It is often the quality of decisions one makes that define him. But equally more important are the advices rendered that make or break an individual. On the back of a number of clear gaffes from the leader of Botswana Movement for Democracy (BMD) Ndaba Gaolathe, PHILLIMON MMESO looks at his inner circle – the people that he is most likely to consult before making a key decision. As things stand, he will have to listen more carefully to the advisers or seek a new think-tank to survive the harsh political storm he is facing.
Sir Ketumile Masire
Gaolathe regards the former President as his father figure. He invited him to his launch as Parliamentary candidate for Bonnington south constituency in 2014 though he did not attend.
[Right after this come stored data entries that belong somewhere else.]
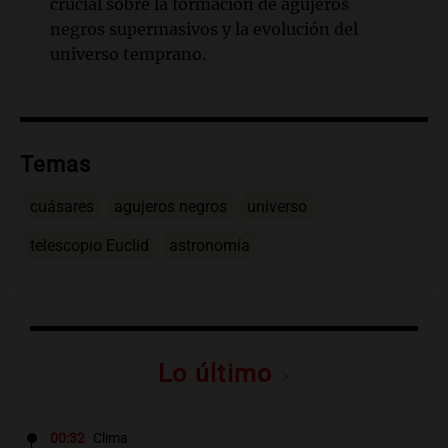
crucial sobre la formación de agujeros
negros supermasivos y la evolución del
universo temprano.
Temas
cuásares
agujeros negros
universo
telescopio Euclid
astronomía
Lo último
00:32
Clima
Masire is regarded as the well of political wisdom and Gaolathe allegedly consults him on major decisions that he wants to take. It was allegedly at Masire’s advice that the soft-spoken Gaolathe desisted from attacking his political opponents during a recent radio interview.Masire had his fair share of factions while still at the helm of Botswana Democratic Party (BDP) and fought an unsuccessful battle at containing them. The relationship between Masire and Gaolathe has been causing uneasiness within the ruling party. In 2010 before the BMD was formed, Masire played a pivotal role in trying to reconcile President Khama and his erstwhile political rival the late Gomolemo Motswaledi.
Gaolathe has always been close to the former president. He was Mogae’s his speech writer at some point and advisor on economic issues. He used to accompany him on some of his official trips. The two are said to be still close. During the BDP political turmoil which led to the formation of BMD, Gaolathe and Motswaledi used to visit the former president for advice, something that didn’t sit well with President Khama.
One of the conveners for the opposition talks is regarded as a close ally of Gaolathe and his advisor on some of the decisions that he makes. Mpotokwane together with Emang Maphanyane played a pivotal role in uniting opposition parties, resulting with the formation of the Umbrella for Democratic Change (UDC) which performed well in the 2014 General Elections. The 72-year-old former Botswana High Commissioner to London is said to be very close to Gaolathe and often offers him advice on how to diffuse tensions within the BMD.
The President of UDC Duma Boko stands by his colleague in the UDC leadership and advises him on how to tame the troublesome crew within the BMD. Boko, who managed to crack the whip within the BNF, is very close to Gaolathe and continuously offer him political guidance. Though he has never commented about BMD internal challenges those close to the party says that he prefers to address the issue through Gaolathe.
The former Speaker of the National Assembly, who recently defected to the BMD from the ruling party, was immediately appointed special advisor to the UDC leadership. The position of special advisor is a very powerful position within the UDC as she is entrusted with confiding with the party’s top leadership. Sources within the UDC have revealed that she was appointed to the position at the recommendation of Gaolathe. The militant politician, who has worked with Gaolathe at BDP, is regarded as the mother to Gaolathe and advises on various issues, especially on how to instil discipline within the party. Nasha has worked with key members of the NEC within and outside parliament and is said to be helping Gaolathe to understand them. She was in the same faction of Barataphathi with Gilbert Mangole (BMD Secretary General) and Wynter Mmolotsi (BMD Vice President) and knows them well while she has worked with Modubule at Parliamentary level.
Mmolotsi is Gaolathe’s right hand man. He understands and knows the tactics of the key leaders of the Modubule-Mangole faction as he used part of them until the fall out after the Gantsi Congress.
A shrewd politician, Mmolotsi is the one who - with his vast experience in factional wars - is taking the other faction head on, thus shielding Gaolathe. They recently toured the country together addressing members on the state of the party and calling for the special congress.
Among issues that some feel Gaolathe should have handled better include: His handling of the BMD Youth League factions; writing a public letter to members of his executive after they voted to admit Sydney Pilane back into the party against his wish; and his recent attempt to call a special congress with letters from the regions which were found wanting.
Political analyst’s views
Political Analyst Anthony Morima said Gaolathe as the party president is the custodian of the constitution but failed to follow it to the letter. “The blunders that he made like the recent letters from the regions which called for a special congress is a clear indication that he has failed to follow the Constitution,” he pointed out, adding such blunders are now exposing him. He said that the BMD President failed to read and understand the political culture and behaviour of the party. “I think because of his corporate world background he thought he was doing what is in the best interest of the party but failed to understand politics is a different turf,” said Morima. Another leadership attribute that he has failed to show, according to Morima, is ensuring that both the NEC and BMDYL leadership rally behind him. Morima said that a leader must ensure that at all times he has the executive behind him so that they can protect him in times of crisis. Umbrella for Democratic Change (UDC) as the umbrella party has also failed to ease tensions within the BMD, observed Morima.